When I worked as an adjunct college instructor, one day I substituted for a geology teacher. She left me instructions: Play an audio cassette of her giving a lecture. As I stood there, a few things became obvious to me.

First, this format of the teacher merely speaking and the students merely listening was the default mode of 90% of that course, and many others. If a student had access to the audio (or video) of all these lectures, not only would she be able to learn 90% of the course material, but she would also be able to listen (or watch) at the pace of her choosing, perhaps getting through that foundational material in half the time. And, as Velvet Jones would say, “All from the comfort of your own bed.”

Today, several online learning platforms allow you to do just that. Instead of a teacher delivering the same lecture over and over again, a lecture can be delivered once and learned over and over again. The teacher and students can then devote class time to discussion, project-based learning, deepening of knowledge, and making additional connections.

For many subjects—even physical ones—there exists a foundational level of information that can be absorbed via audio or video, then deepened in a classroom.

Coursera offers university courses in many subjects. Lynda offers courses in software, creative arts, and business. The Khan Academy lets students go as deep as they want to go in math, science, engineering, computing, history, and economics, at their own pace.

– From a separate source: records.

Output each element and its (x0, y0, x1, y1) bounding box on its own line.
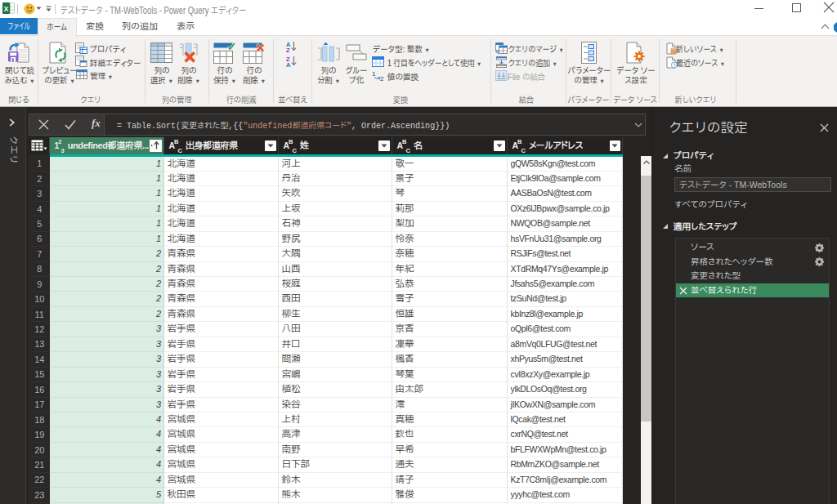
svg-text:A: A (286, 61, 291, 69)
svg-text:2: 2 (380, 75, 384, 81)
svg-text:Z: Z (286, 47, 290, 54)
svg-text:X: X (3, 5, 8, 13)
svg-text:1: 1 (372, 70, 376, 78)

Jamie Oliver’s Food Tube gives people one-minute cooking tips, foundational knife skills, and hundreds of recipes. Jiu-jitsu is probably the last subject you would think could be taught online, but the Gracie Academy gives students videos of over 800 techniques, expertly broken down. In class, the instructor helps students refine their technique and put it all together. After class, students can review the material again and see it anew based on their direct experience.

With all these platforms, there is a clear distinction between the presentation of material by a teacher (the videos) and the necessary time in the classroom (or dojo or kitchen) without which there can be no real mastery. The public is expected to do that part on their own, but in a high school setting, classroom time could dovetail with the foundational material, which could be delivered by a mix of off- and onsite teachers.

Think of it: No longer would any of us have to suffer a teacher who is horrible at lecturing, because we would have access to the best lectures on that subject. Truth is, we already do have access, but that access has yet to become a formal part of the education process.

In any case, the bulk of our classroom time no longer needs to be eaten up by lectures and the relaying of information. It can be a place where students use that foundation to construct, express, and collaborate, where information gets further contextualized and deepened.

Progressive and constructivist educators have said for years that a classroom shouldn’t be an environment where “I talk, you listen.” The widespread availability of information has made their arguments even stronger.

Teachers don’t have a less vital role to play, they have a more vital and dynamic one—especially when it comes to sparking, directing, and nurturing the intrinsic motivations that make students want to soak up everything.

Instead of separating areas of knowledge for easier dissemination, imagine an environment that’s focused on helping students weave together disparate areas of knowledge. Imagine an environment where students can more efficiently acquire foundational knowledge or skills—in order to collaborate with classmates on designing or building something.

However it takes shape, we need to re-approach education to take full advantage of everything the information age offers, especially in the upper grades. Ideally, we’ll all be freer to acquire and deliver a wide breadth of foundational knowledge more efficiently—not merely to fill mental buckets faster, but to light the fires of imagination and passion.

You know, like Spock and crew in Star Trek IV, The Voyage Home, where they had to rescue civilization by traveling back in time to barbaric 20th Century San Francisco? Ah, but that’s another story.